2-Davacı-karşı davalı vekili istinaf dilekçesinde özetle;müvekkilinin,erkek tarafından şiddete ve hakarete uğradığını belirterek kusur belirlemesi, iştirak nafakalarının az olması, müvekkili lehine tedbir ve yoksulluk nafakasına hükmedilmemesi, maddî ve manevî tazminatın az olması yönlerinden istinaf kanun yoluna başvurmuştur.
C. Gerekçe ve Sonuç
Bölge Adliye Mahkemesinin yukarıda tarih ve sayısı belirtilen kararı ile İlk Derece Mahkemesinin kararı usul ve esas yönünden hukuka uygun bulunduğu gerekçesiyle taraf vekillerinin istinaf taleplerinin esastan reddine karar verilmiştir.
V. TEMYİZ
A. Temyiz Yoluna Başvuranlar
Bölge Adliye Mahkemesinin yukarıda belirtilen kararına karşı süresi içinde taraf vekilleri temyiz isteminde bulunmuştur.
B. Temyiz Sebepleri
1-Davalı-karşı davacı vekili temyiz dilekçesinde özetle; kadının, müvekkiline hakaret ettiğini,birlik görevlerini ihmal ettiğini karşı davalarının kabulüne, kadının davasının reddine karar verilmesi, ortak çocuklarının velâyetlerinin müvekkiline verilmesi, iştirak nafakası takdiri ve miktarı, kadının maddî ve manevî tazminat taleplerinin reddi ile müvekkilinin maddî ve manevî tazminat taleplerinin kabulüne karar verilmesi, gerektiği belirtilerek her iki dava ve fer'îleri yönünden temyiz kanun yoluna başvurmuştur.

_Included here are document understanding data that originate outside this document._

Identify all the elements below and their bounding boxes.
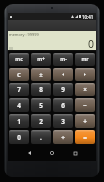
staticText: + [83,117,87,126]
staticText: 4 [17,101,21,110]
button[interactable]: 5 [31,98,51,112]
button[interactable]: 3 [53,114,73,128]
staticText: mc [15,56,23,63]
button[interactable]: 4 [9,98,29,112]
button[interactable]: m+ [31,53,51,66]
staticText: 5 [39,101,43,110]
button[interactable]: 2 [31,114,51,128]
staticText: − [83,101,87,110]
button[interactable]: Home [45,145,59,161]
staticText: 3 [61,117,65,126]
staticText: . [40,133,42,142]
staticText: 0 [88,37,95,51]
staticText: m+ [37,56,45,63]
button[interactable]: ÷ [53,130,73,144]
staticText: 8 [39,85,43,94]
staticText: 2 [39,117,43,126]
button[interactable] [75,68,95,81]
button[interactable]: − [75,98,95,112]
button[interactable]: 0 [9,130,29,144]
button[interactable]: C [9,68,29,81]
button[interactable]: mr [75,53,95,66]
staticText: m- [60,56,67,63]
staticText: 10:41 [82,14,94,20]
staticText: = [83,133,87,142]
button[interactable]: 9 [53,83,73,96]
button[interactable]: . [31,130,51,144]
staticText: ÷ [61,133,65,142]
button[interactable]: Recents [68,145,82,161]
button[interactable]: × [75,83,95,96]
button[interactable]: = [75,130,95,144]
staticText: 0 [17,133,21,142]
staticText: 9 [61,85,65,94]
staticText: ± [39,71,43,79]
staticText: 6 [61,101,65,110]
button[interactable]: 1 [9,114,29,128]
button[interactable]: Back [22,145,36,161]
button[interactable]: ± [31,68,51,81]
button[interactable]: 7 [9,83,29,96]
button[interactable]: + [75,114,95,128]
button[interactable]: m- [53,53,73,66]
staticText: memory : 99999 [9,32,39,37]
button[interactable] [53,68,73,81]
staticText: C [17,71,21,79]
button[interactable]: 8 [31,83,51,96]
staticText: 7 [17,85,21,94]
staticText: × [83,85,87,94]
button[interactable]: 6 [53,98,73,112]
staticText: mr [81,56,89,63]
staticText: 1 [17,117,21,126]
button[interactable]: mc [9,53,29,66]
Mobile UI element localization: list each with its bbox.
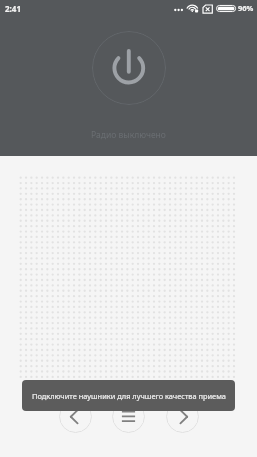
button[interactable]: Previous <box>59 400 92 433</box>
staticText: 2:41 <box>5 3 21 14</box>
button[interactable]: Station list <box>112 400 145 433</box>
button[interactable]: Next <box>166 400 199 433</box>
staticText: Подключите наушники для лучшего качества… <box>32 391 226 401</box>
other: No SIM card <box>203 5 212 13</box>
staticText: Радио выключено <box>91 129 166 141</box>
button[interactable]: Power <box>92 31 166 105</box>
other: Wi-Fi <box>187 4 199 12</box>
staticText: 96% <box>238 3 254 13</box>
other: More <box>174 8 183 12</box>
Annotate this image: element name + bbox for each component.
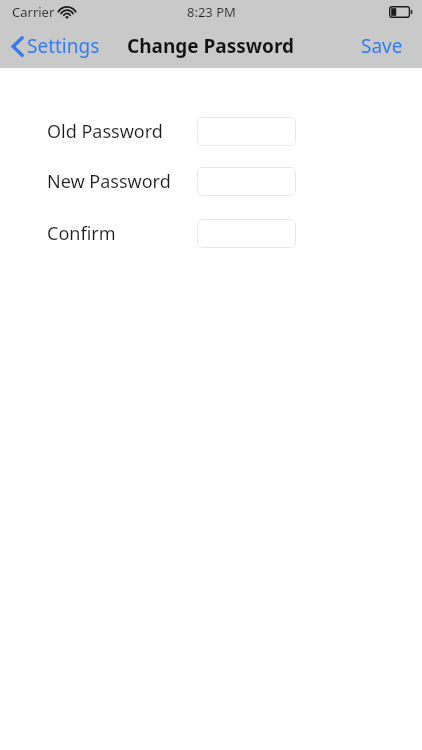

2-Davacı-karşı davalı vekili temyiz dilekçesinde özetle; müvekkilinin, erkek tarafından şiddete ve hakarete uğradığını belirterek kusur belirlemesi, iştirak nafakalarının az olması, müvekkili lehine tedbir ve yoksulluk nafakasına hükmedilmemesi, maddî ve manevî tazminatın az olması yönlerinden temyiz kanun yoluna başvurmuştur.
C. Gerekçe
1. Uyuşmazlık ve Hukuki Nitelendirme
Uyuşmazlık; kadının boşanma davasının kabulü, erkeğin davasının reddi şartlarının oluşup oluşmadığı, kusur tespiti, delillerin takdirinde hata edilip edilmediği, tazminatlar, nafakalar, velâyet düzenlemesi noktasında toplanmaktadır.
2. İlgili Hukuk
6100 sayılı Hukuk Muhakemeleri Kanunu’nun (6100 sayılı Kanun) 369 uncu maddesinin birinci fıkrası ile 370 ve 371 inci maddeleri. 4721 sayılı Kanun’un 4 üncü, 6 ncı ve 166 ıncı maddesi, 174 üncü maddesi, 175 inci maddesi, 182 nci, 327, nci, 328 inci, 330 uncu maddeleri. 6098 sayılı Türk Borçlar Kanunu'nun 50 inci ve 51 inci maddeleri.
3. Değerlendirme
1.Bölge adliye mahkemelerinin nihai kararlarının bozulması 6100 sayılı Kanun'un 371 inci maddesinde yer alan sebeplerden birinin varlığı hâlinde mümkündür.
2. Temyizen incelenen karar, tarafların karşılıklı iddia ve savunmalarına, dayandıkları belgelere, uyuşmazlığa uygulanması gereken hukuk kuralları ile hukuki ilişkinin nitelendirilmesine, dava şartlarına, yargılama ve ispat kuralları ile kararda belirtilen gerekçelere göre usul ve kanuna uygun olup taraf vekillerince temyiz dilekçesinde ileri sürülen nedenler kararın bozulmasını gerektirecek nitelikte görülmemiştir.
VI. KARAR
Açıklanan sebeple;
Temyiz olunan Bölge Adliye Mahkemesi kararının 6100 sayılı Kanun'un 370 inci maddesinin birinci fıkrası uyarınca ONANMASINA,
Aşağıda yazılı temyiz giderinin temyiz edenlere yükletilmesine,
Dosyanın İlk Derece Mahkemesine, kararın bir örneğinin Bölge Adliye Mahkemesine gönderilmesine,
13.04.2023 tarihinde oy birliğiyle karar verildi.